After I made George Greenough`s first military green "Hero" mat in the winter of 1982-83, an entirely new chapter in high performance mat surfing began to unfold, with radical changes occurring in design, materials, and fabrication. The results were significant gains in overall speed, handling and response... an endlessly fascinating process which continues to the present day."


I have found the new Mat to be a wonderful tool/toy. It looks so silly, but senses are chattering! If you haven't tried it, you must!

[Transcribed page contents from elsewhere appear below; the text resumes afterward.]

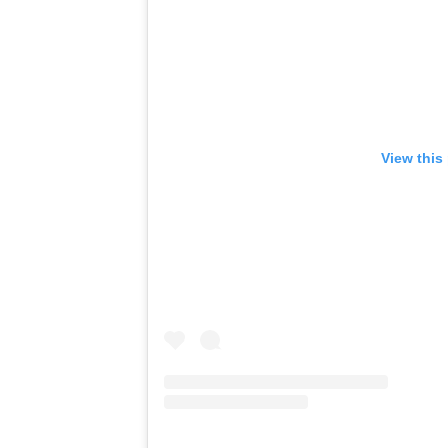
View this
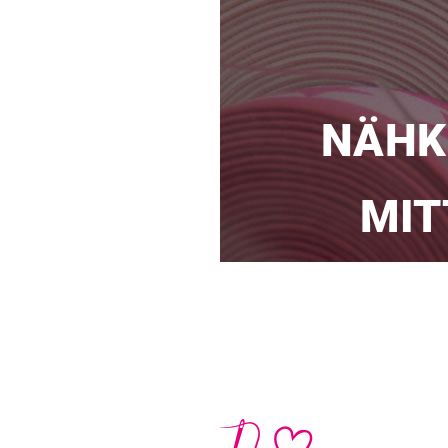
NÄHK
MI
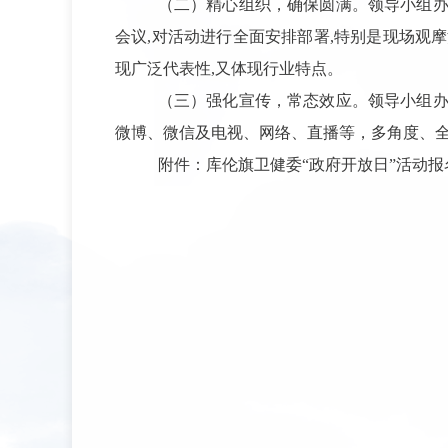
（二）精心组织，确保圆满。
领导小组
会议,对活动进行全面安排部署,特别是现场观
现广泛代表性,又体现行业特点。
（三）强化宣传，常态效应。
领导小组
微博、微信及电视、网络、直播等，多角度、
附件：库伦旗卫健委“政府开放日”活动报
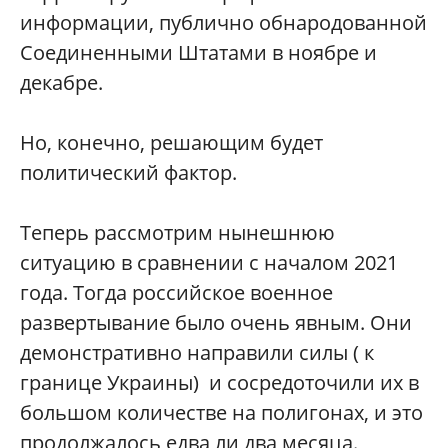
информации, публично обнародованной
Соединенными Штатами в ноябре и
декабре.
Но, конечно, решающим будет
политический фактор.
Теперь рассмотрим нынешнюю
ситуацию в сравнении с началом 2021
года. Тогда российское военное
развертывание было очень явным. Они
демонстративно направили силы ( к
границе Украины) и сосредоточили их в
большом количестве на полигонах, и это
продолжалось едва ли два месяца.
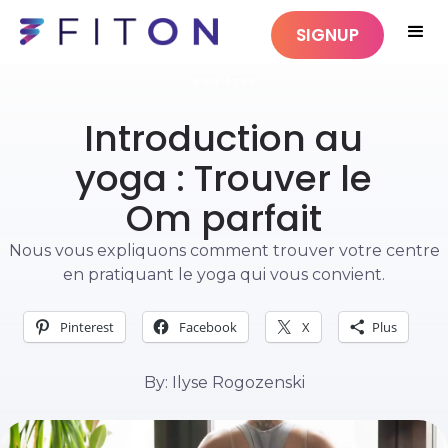
SIGNUP
BIEN-ÊTRE
Introduction au
yoga : Trouver le
Om parfait
Nous vous expliquons comment trouver votre centre
en pratiquant le yoga qui vous convient.
Pinterest
Facebook
X
Plus
By: Ilyse Rogozenski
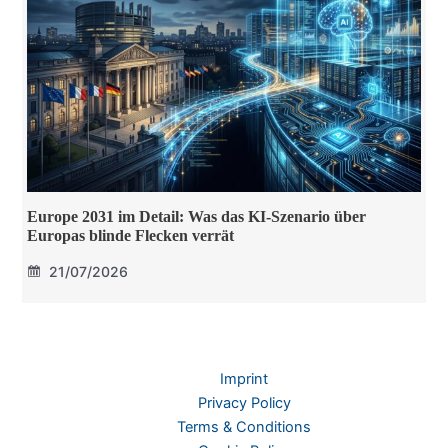
Europe 2031 im Detail: Was das KI-Szenario über
Europas blinde Flecken verrät
21/07/2026
Imprint
Privacy Policy
Terms & Conditions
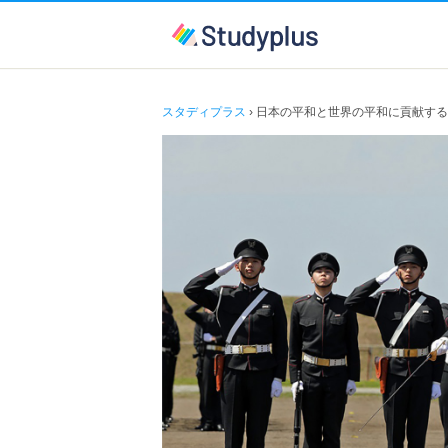
スタディプラス
› 日本の平和と世界の平和に貢献す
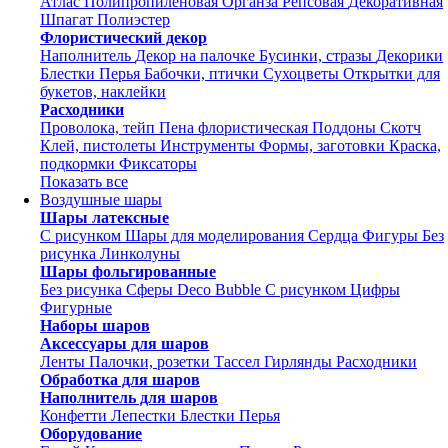
Атлас
Полипропиленовая
Органза
Репсовая
Декоративная
Шпагат
Полиэстер
Флористический декор
Наполнитель
Декор на палочке
Бусинки, стразы
Декорики
Блестки
Перья
Бабочки, птички
Сухоцветы
Открытки для
букетов, наклейки
Расходники
Проволока, тейп
Пена флористическая
Поддоны
Скотч
Клей, пистолеты
Инструменты
Формы, заготовки
Краска,
подкормки
Фиксаторы
Показать все
Воздушные шары
Шары латексные
С рисунком
Шары для моделирования
Сердца
Фигуры
Без
рисунка
Линколуны
Шары фольгированные
Без рисунка
Сферы Deco Bubble
С рисунком
Цифры
Фигурные
Наборы шаров
Аксессуары для шаров
Ленты
Палочки, розетки
Тассел
Гирлянды
Расходники
Обработка для шаров
Наполнитель для шаров
Конфетти
Лепестки
Блестки
Перья
Оборудование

I saw a lone surfer jogging down a beach trail today, bag rolled up, duckfeet in hand. The second Mat rider I've ever seen in my county. I was driving by and had the urge to stop, run to catch him and then... What would I say? Why? Let it be evidence of the human condition- we love to share a treasured secret.

3 comments:

pranaglider said...

regarding contacting the "other mat rider" you saw. It's just like the 50's. Small club lots of fun. When I rejoin the living we have to have a go out.

KYScoast said...

What cool post. I've never read anything, anywhere revealing so much detail concerning what goes into surf mat design/construction. A mat like those you show are what I rode my first wave on in about 1958. Yeah on one of those, that's where the pure joy of the glide began for me, the first "thing" I ever rode. I had totally forgotten until I saw the photo in your post of the gathered mats. What a fine memory. Many thanks!

asmith said...

PG- I like the comparison to surfers in the 50's. We should arrange a little SoCal mat meet. It might be kind of fun to play "bumper boogie!"

Kys- Dale is the real deal. The mats he's making are a lot different than those old canvas/rubber ones. You should give it a go on one of his current mats.